──────── Records for this exercise ────────

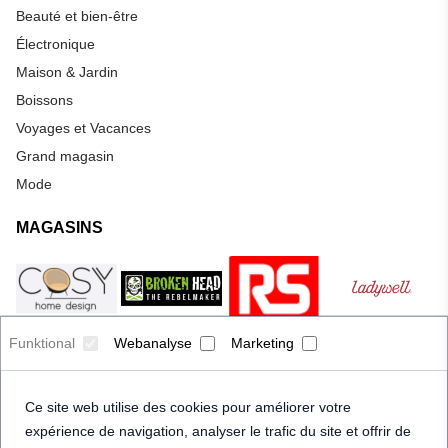
Beauté et bien-être
Électronique
Maison & Jardin
Boissons
Voyages et Vacances
Grand magasin
Mode
MAGASINS
Funktional
Webanalyse
Marketing
Ce site web utilise des cookies pour améliorer votre
expérience de navigation, analyser le trafic du site et offrir de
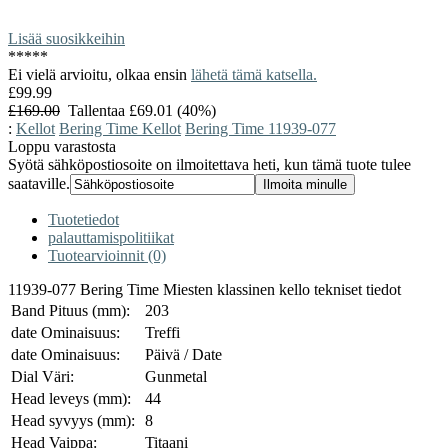
Lisää suosikkeihin
*
*
*
*
*
Ei vielä arvioitu, olkaa ensin
lähetä tämä katsella.
£99.99
£169.00
Tallentaa £69.01 (40%)
:
Kellot
Bering Time Kellot
Bering Time 11939-077
Loppu varastosta
Syötä sähköpostiosoite on ilmoitettava heti, kun tämä tuote tulee
saataville.
Tuotetiedot
palauttamispolitiikat
Tuotearvioinnit (0)
11939-077 Bering Time Miesten klassinen kello tekniset tiedot
Band Pituus (mm):
203
date Ominaisuus:
Treffi
date Ominaisuus:
Päivä / Date
Dial Väri:
Gunmetal
Head leveys (mm):
44
Head syvyys (mm):
8
Head Vaippa:
Titaani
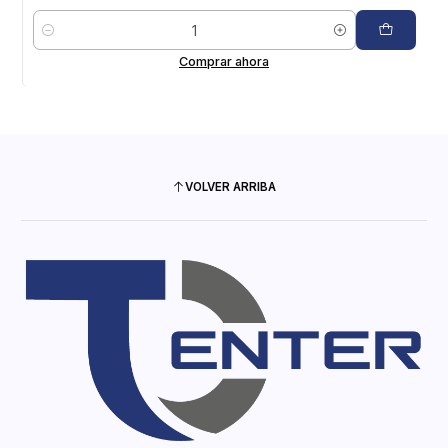
Cantidad
Comprar ahora
VOLVER ARRIBA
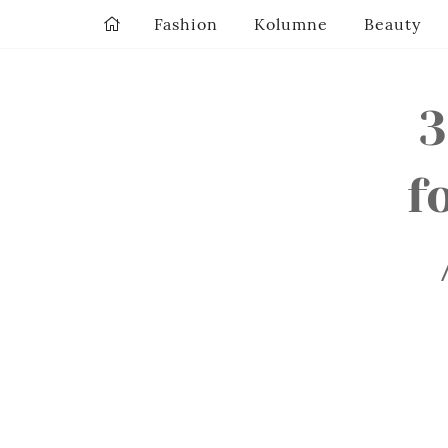
Fashion
Kolumne
Beauty
3
f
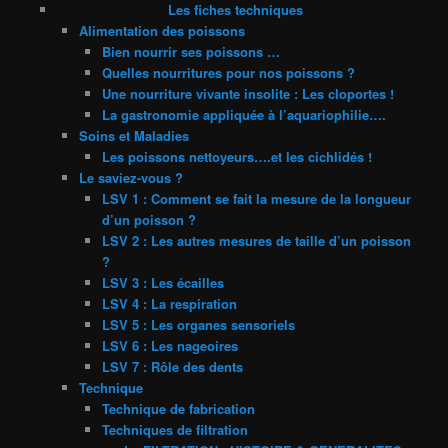
Les fiches techniques
Alimentation des poissons
Bien nourrir ses poissons …
Quelles nourritures pour nos poissons ?
Une nourriture vivante insolite : Les cloportes !
La gastronomie appliquée à l’aquariophilie….
Soins et Maladies
Les poissons nettoyeurs….et les cichlidés !
Le saviez-vous ?
LSV 1 : Comment se fait la mesure de la longueur
d’un poisson ?
LSV 2 : Les autres mesures de taille d’un poisson
?
LSV 3 : Les écailles
LSV 4 : La respiration
LSV 5 : Les organes sensoriels
LSV 6 : Les nageoires
LSV 7 : Rôle des dents
Technique
Technique de fabrication
Techniques de filtration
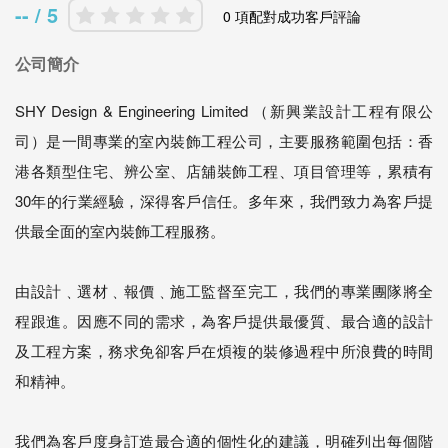
-- / 5
0 項配對成功客戶評論
公司簡介
SHY Design & Engineering Limited （新興業設計工程有限公
司）是一間專業的室內裝飾工程公司，主要服務範圍包括：香
港各類型住宅、辨公室、店舖裝飾工程、項目管理等，累積有
30年的行業經驗，深得客戶信任。多年來，我們致力為客戶提
供最全面的室內裝飾工程服務。
由設計﹑選材﹑報價﹑施工監督至完工，我們的專業團隊將全
程跟進。因應不同的需求，為客戶提供最優質、最合適的設計
及工程方案，務求免卻客戶在煩複的裝修過程中所浪費的時間
和精神。
我們為客戶度身訂造最合適的個性化的建議，明確列出每個階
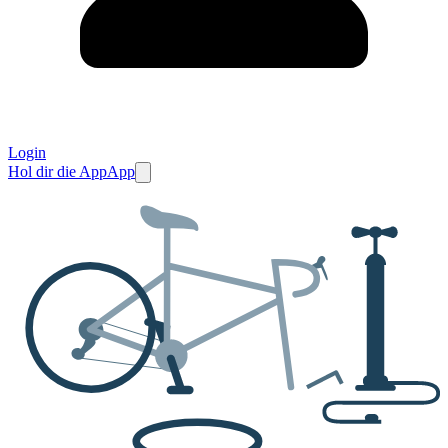
Login
Hol dir die App
App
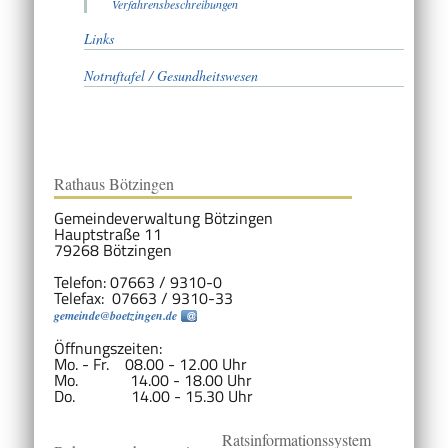
Verfahrensbeschreibungen
Links
Notruftafel / Gesundheitswesen
Rathaus Bötzingen
Gemeindeverwaltung Bötzingen
Hauptstraße 11
79268 Bötzingen
Telefon: 07663 / 9310-0
Telefax: 07663 / 9310-33
gemeinde@boetzingen.de
Öffnungszeiten:
Mo. - Fr. 08.00 - 12.00 Uhr
Mo. 14.00 - 18.00 Uhr
Do. 14.00 - 15.30 Uhr
Ratsinformationssystem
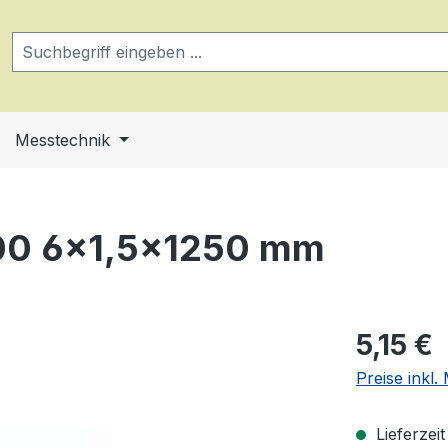
Messtechnik
00 6×1,5×1250 mm
Regulärer Pr
5,15 €
Preise inkl
Lieferzei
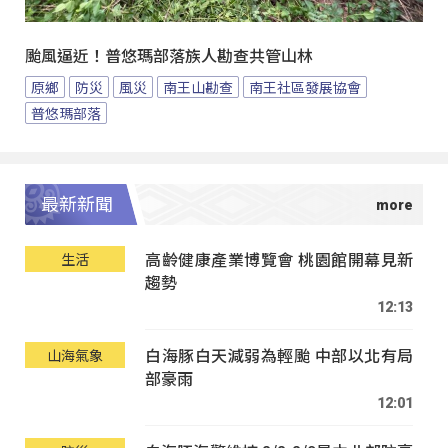
颱風逼近！普悠瑪部落族人勘查共管山林
原鄉
防災
風災
南王山勘查
南王社區發展協會
普悠瑪部落
最新新聞
高齡健康產業博覽會 桃園館開幕見新
生活
趨勢
12:13
白海豚白天減弱為輕颱 中部以北有局
山海氣象
部豪雨
12:01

────────

▸ Problem: The answer must be a single number: the count of lines in the listing that hold the string "Bötzingen".

▸ Expected output: 3